RS System of Nomenclature of Optimal Isomers

RS system of nomenclature of optical isomers)

RS system of nomenclature of optical isomers

Robert Sidney Cahn, Christopher Ingold, and Vladimir Prelog, developing a nomenclature system in 1956, led to the assignment of chirality centers in molecules to their absolute configurations. It provides accurate and unambiguous names for chiral molecules regardless of the presence of multiple asymmetric centers when the RS nomenclature system is added to the IUPAC nomenclature system.

As light passes through a solution containing chiral. molecules, they usually rotate plane-polarized light. Rotation of plane-polarized light does not reveal the RS configuration of chiral compounds; thus, it should be emphasized that this is not true. It is also possible to describe the structure of chiral molecules using the Fischer-Rosanoff convention. This system labels the entire molecule rather than each chirality center, and often returns ambiguous results when describing molecules with more than one chirality center.

Priority Rules of RS System

There is a curved arrow to indicate whether the chirality center is R or S, depending on the priority sequence assigned to the group attached to it.

First Rule

On the basis of the atomic number of the atom connected directly to the chiral center, priority sequence is assigned to each group.

• Atoms with the highest atomic number are given priority.

• Atoms with the lowest atomic number are given the lowest priority.

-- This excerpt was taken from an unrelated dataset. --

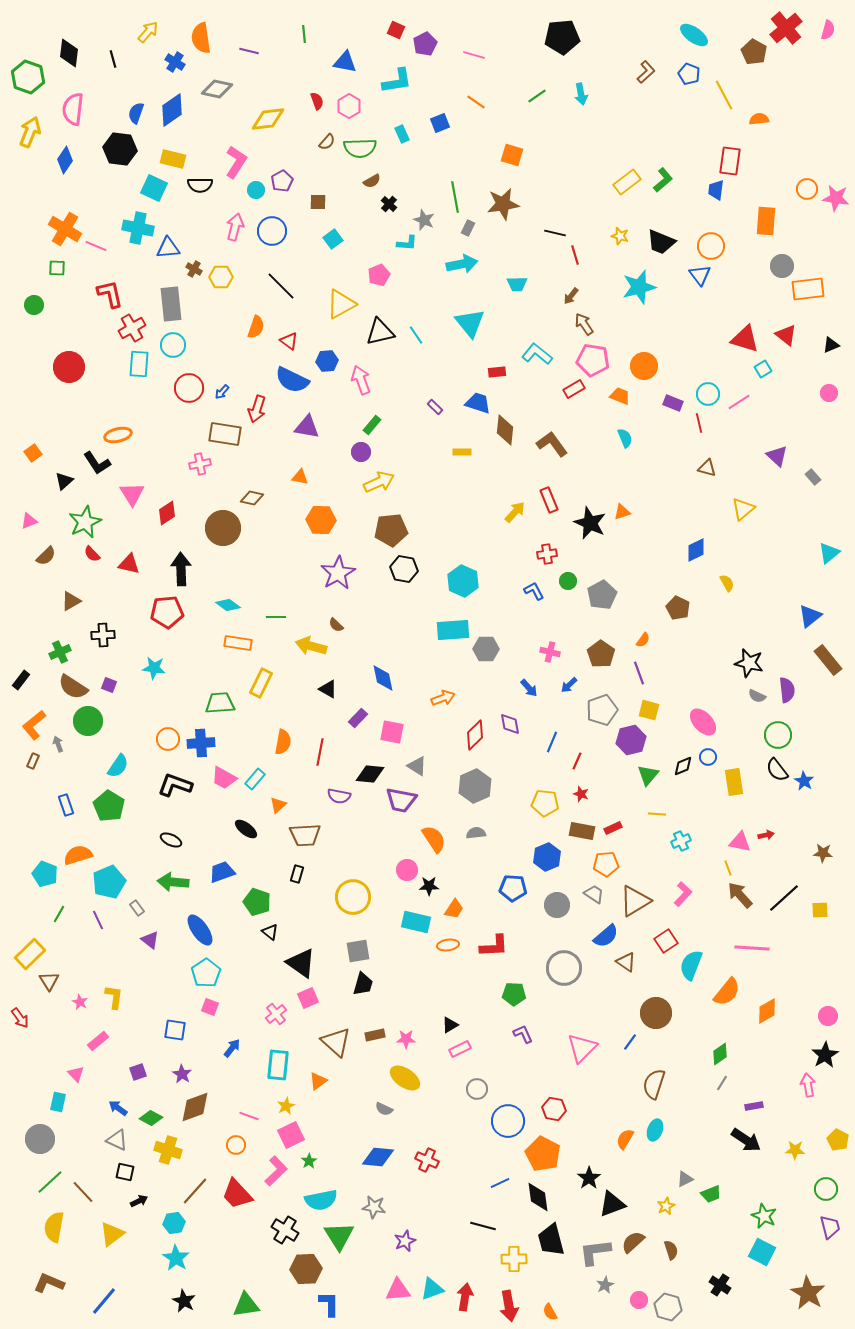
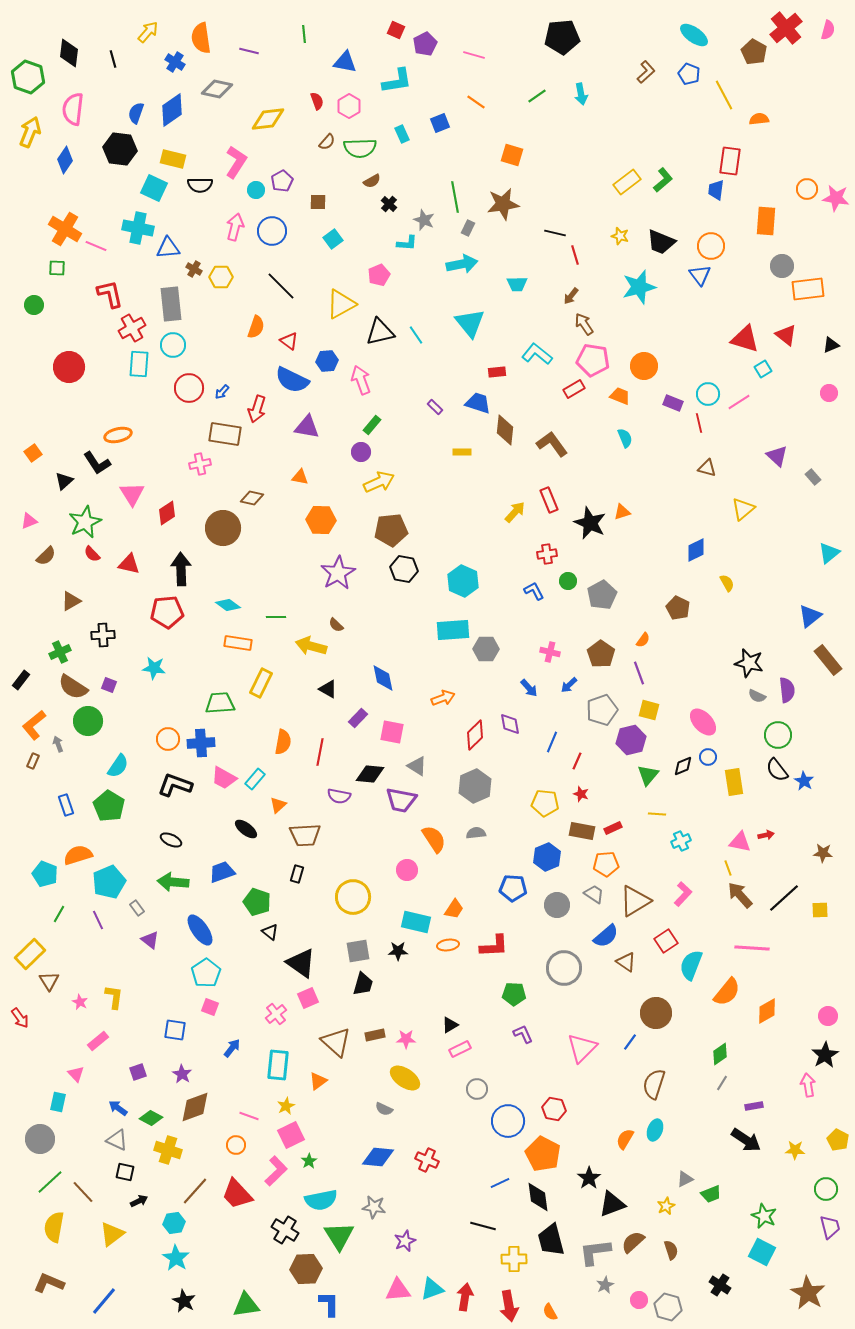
black star at (429, 886): moved 31 px left, 65 px down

Accordingly, an oxygen atom, O, with an atomic number of 8, a carbon atom, C, with an atomic number of 6, a chlorine atom, Cl, with an atomic number of 17, and a bromine atom, Br, with an atomic number of 35 are attached to the chiral center in this manner: Br> CI > O > C. Isotopes are ranked according to atoms with the highest atomic mass.

Second Rule

In order to determine the priority sequence, the atomic number of the next atom bound to the chirality center is used, and this number is increased from the center until the first point of difference is reached. In other words, different groups attached to the chirality center by the same atoms are assigned different priorities based on the atomic number. A chiral center consists of three groups attached to the same atom: -CH3, -CH2CH3, and -CH2OH. When we examine the next atom bound, we

As oxygen has a higher atomic number than carbon, and carbon is higher than hydrogen, oxygen comes first in the priority order

CH2OH CH2CH3-CH3

Some groups are listed in priority order as follows:

-I > -Br>-CI > -SH-OR-OH-NHR > -NH2>

- COOR>-C00H-CHO > -CH2OH>-C6H5 > -CH3 > - 2H >-1H

A chirality center cannot be chiral if the groups attached to it have similar priority rankings. In order to align molecules in space properly, the lowest priority. group must face away from the viewer, then be situated behind the chiral center. Make a circle from the highest to the lowest priority group by tracing a curved arrow.

• A clockwise rotation yields R as the configuration of the chiral center, from the Latin rectus, which means right.

The chiral center of a circle is shaped like an S, based on the Latin sinister, which means "left

As indicated in rule three of the RS system, when chirality centers have double or triple bonds in their groups, we can determine the configuration of the chirality center. Assigning priorities to atoms with double and triple bonds requires the consideration of duplicates and triples.

Double bonds are formed when one Y atom is attached to one carbon atom, and the other way around. A carbon atom is connected to three Y atoms at the same time a Y atom is connected to a carbon atom. This is known as a C = Y triple bond.